A. Tamoxifen and vemurafenib
B. Exposure to cold objects, cold fluids, or cold air
C. Allopurinol and nevirapine
D. Wearing clothing washed in a detergent
E. Radiation in combination with phenytoin
ANS: A, C, E
Rationale: Stevens-Johnson syndrome is a severe reaction commonly triggered by medication. The syndrome can evolve into extensive epidermal necrosis and become life-threatening. Among the many medications that trigger this condition are tamoxifen, vemurafenib, allopurinol and nevirapine. The combination of radiation and antiepileptic drugs such as phenytoin can also trigger this condition. Exposure to cold objects, cold fluids, or cold air can trigger cold urticaria, resulting in wheals (hives) or angioedema, but would not trigger Steven-Johnson syndrome. Wearing clothing washed in a detergent can trigger contact dermatitis but would not trigger Steven-Johnson syndrome.

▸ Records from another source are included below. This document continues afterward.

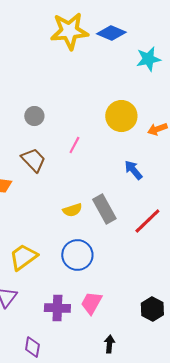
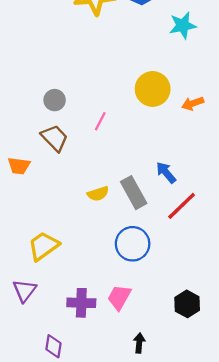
gray circle: (34, 116) -> (55, 100), moved
blue arrow: (133, 170) -> (166, 173), moved
blue circle: (77, 255) -> (133, 244), moved

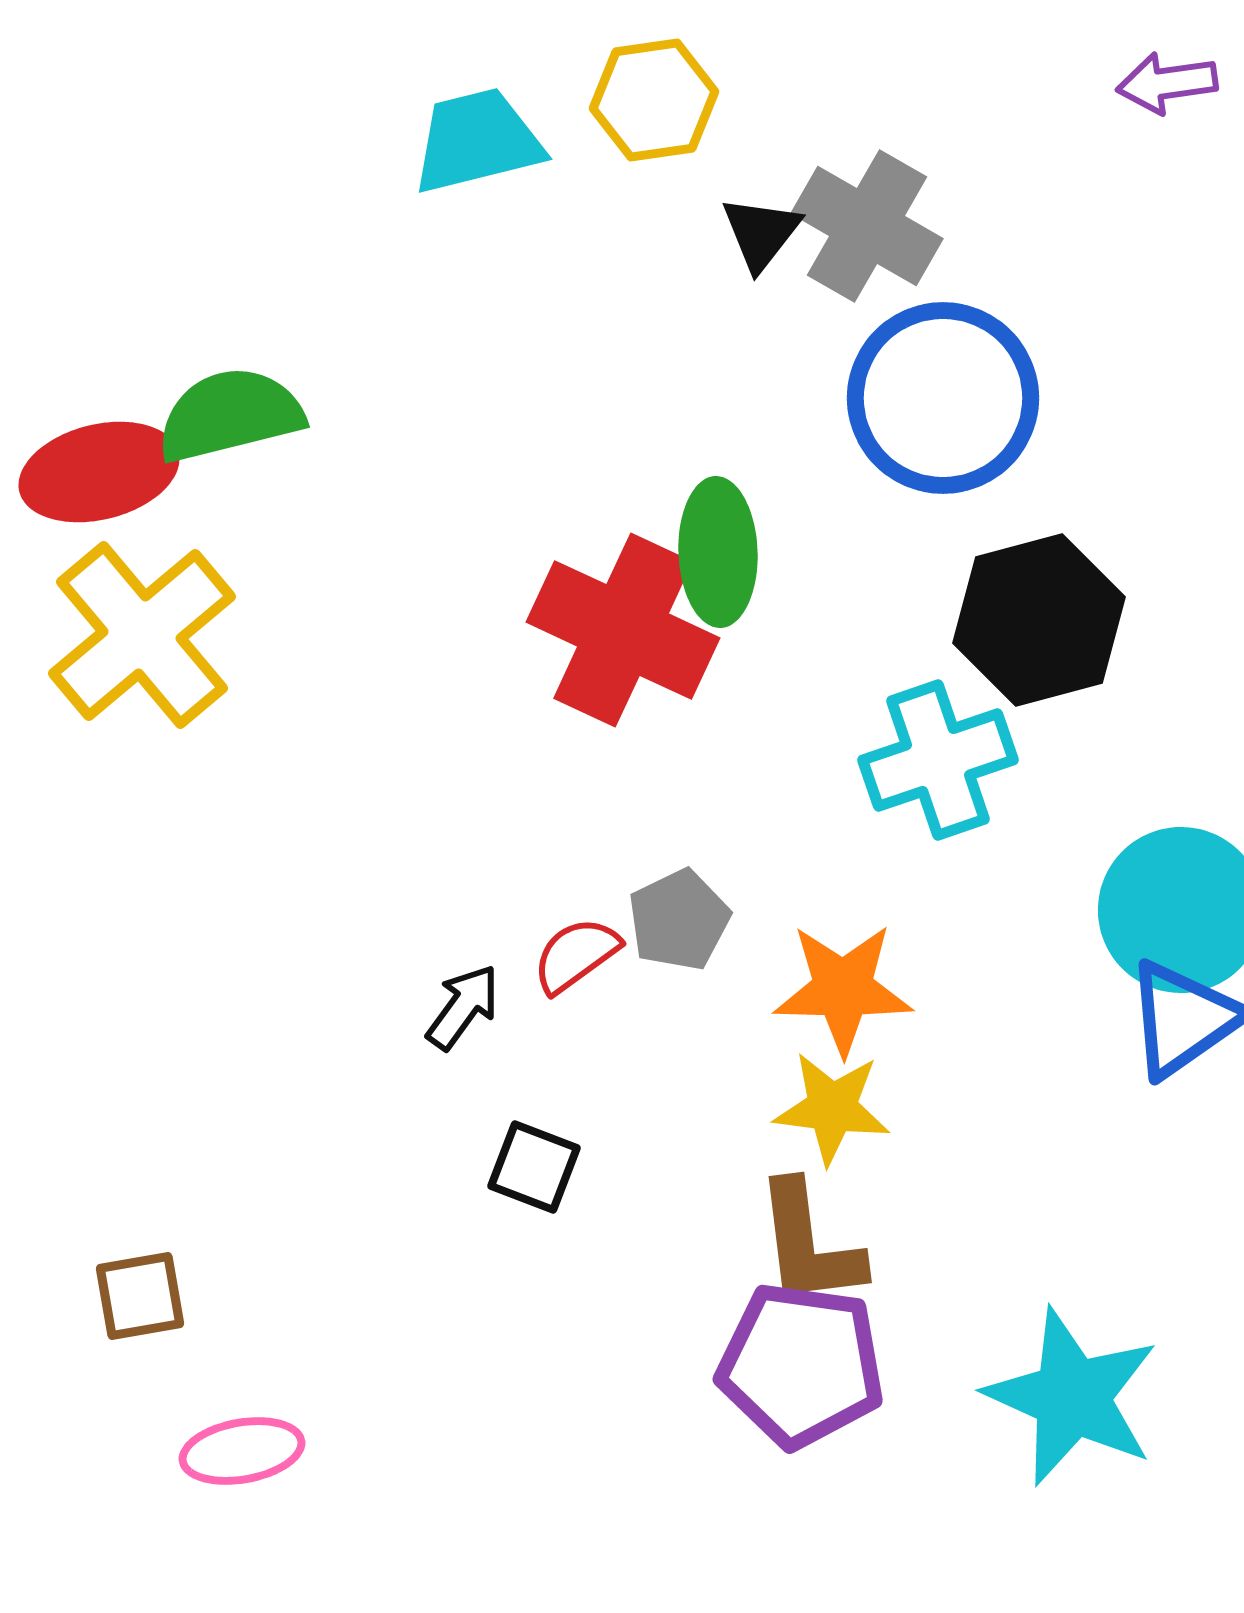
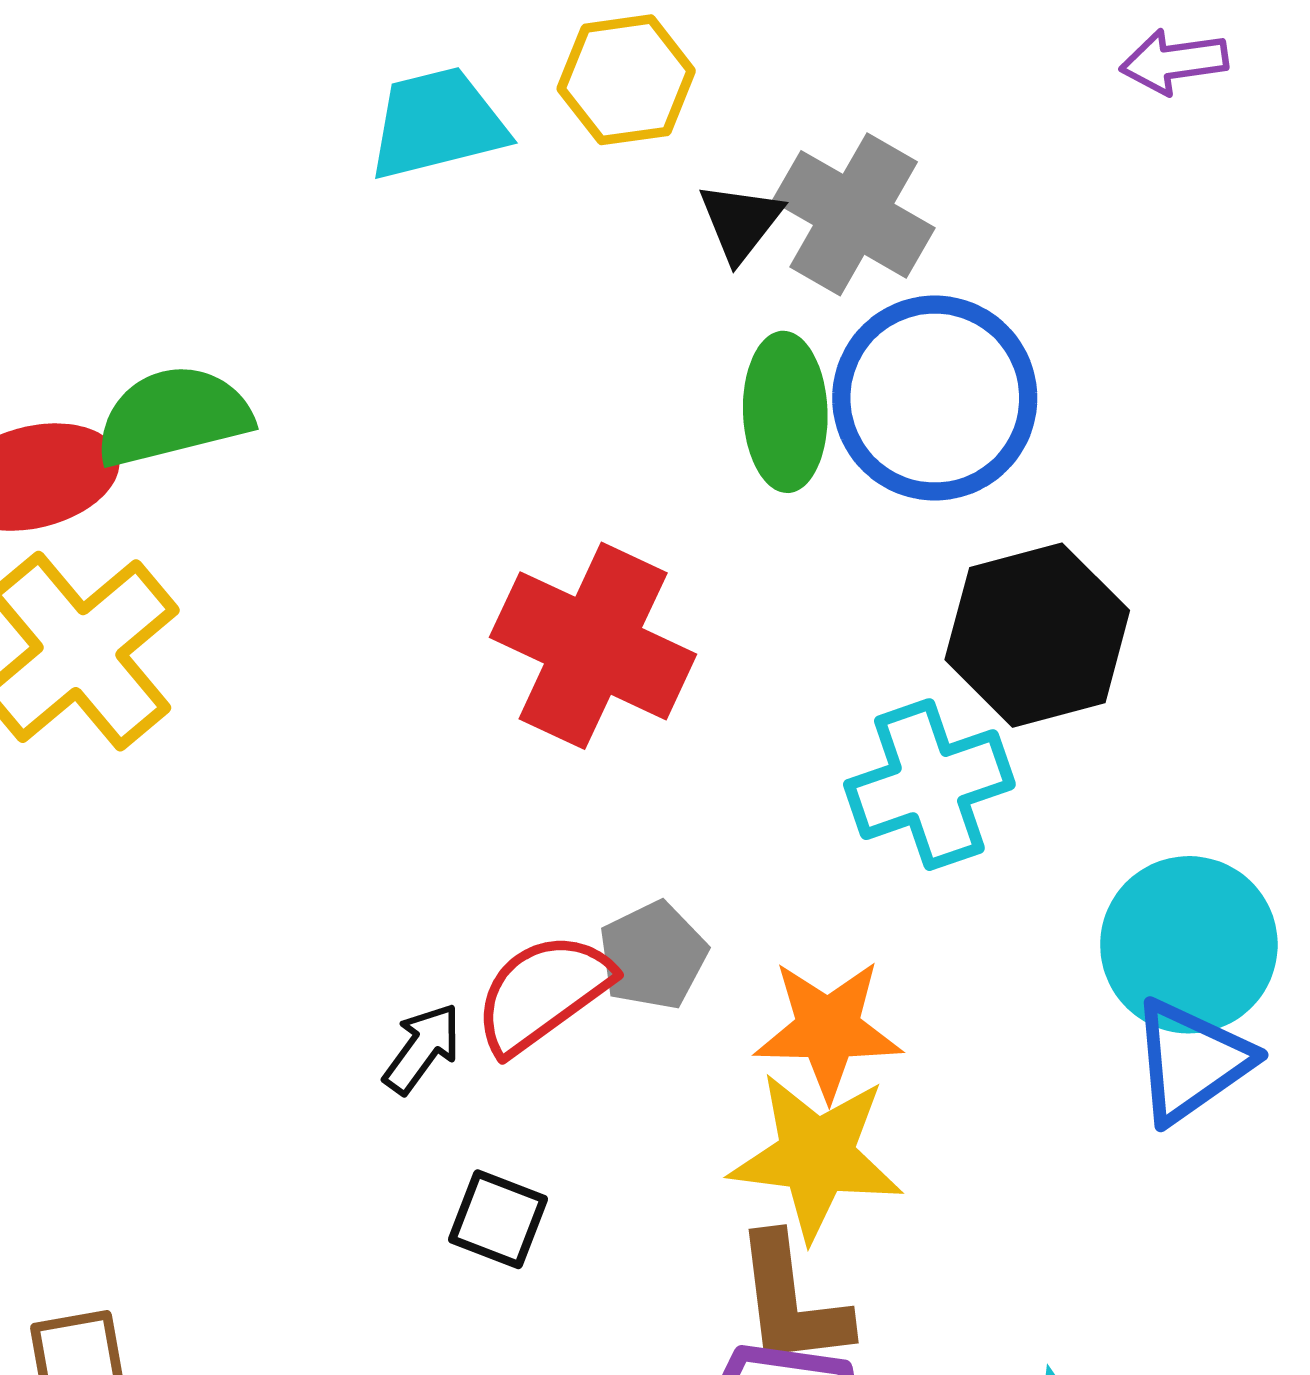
green ellipse: (718, 552) -> (785, 412), moved
red semicircle: (576, 955) -> (543, 993), size x1.5
yellow star: (832, 1108) -> (816, 1156), size x1.4

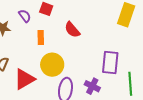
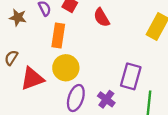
red semicircle: (72, 30) -> (102, 17), moved
orange rectangle: (41, 38) -> (58, 35), size x1.5

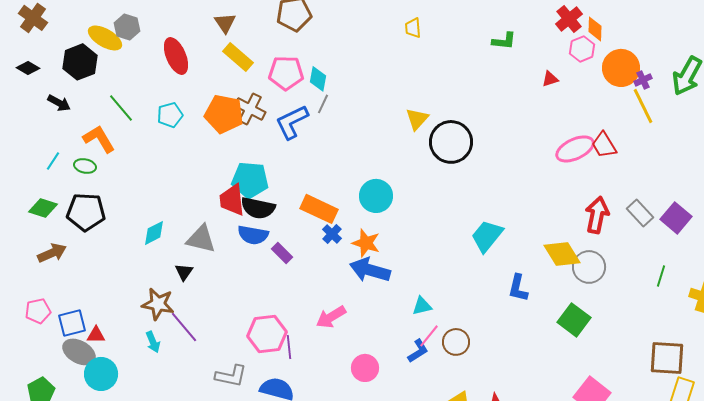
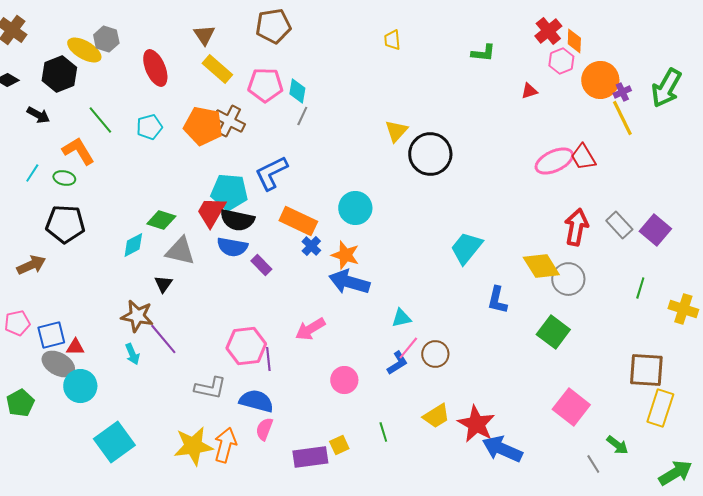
blue L-shape: (292, 122) -> (271, 173), moved
red trapezoid: (232, 200) -> (211, 212), turned 36
green diamond: (43, 208) -> (161, 220), moved

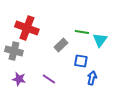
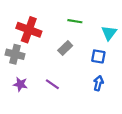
green line: (82, 32) -> (75, 21), moved
cyan triangle: (100, 40) -> (109, 33), moved
blue square: (81, 61) -> (98, 56), moved

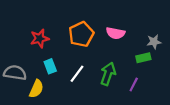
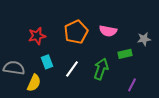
green rectangle: (143, 58) -> (125, 54), moved
purple line: (134, 84) -> (132, 85), moved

- A client is undergoing testing for food allergies after experiencing unexplained signs and symptoms of hypersensitivity. Which food items would the nurse inform the client are common allergens?
A. Citrus fruits and rice
B. Root vegetables and tomatoes
C. Eggs and wheat
D. Hard cheeses and vegetable oils
ANS: C
Rationale: The most common food allergens are seafood (lobster, shrimp, crab, clams, fin fish), peanuts, tree nuts, eggs, wheat, milk, and soy. Citrus fruits, rice, root vegetables, tomatoes, hard cheeses, and vegetable oils are not common allergens.
- A client has been admitted to the emergency department with signs of anaphylaxis following a bee sting. The nurse knows that if this is a true allergic reaction the client will present with what alteration in laboratory values?
A. Increased eosinophils
B. Increased neutrophils
C. Increased serum albumin
D. Decreased blood glucose
ANS: A
Rationale: Higher percentages of eosinophils are considered moderate to severe eosinophilia. Moderate eosinophilia is defined as 15% to 40% eosinophils and is found in clients with allergic disorders. Hypersensitivity does not result in hypoglycemia or increased albumin and neutrophil counts.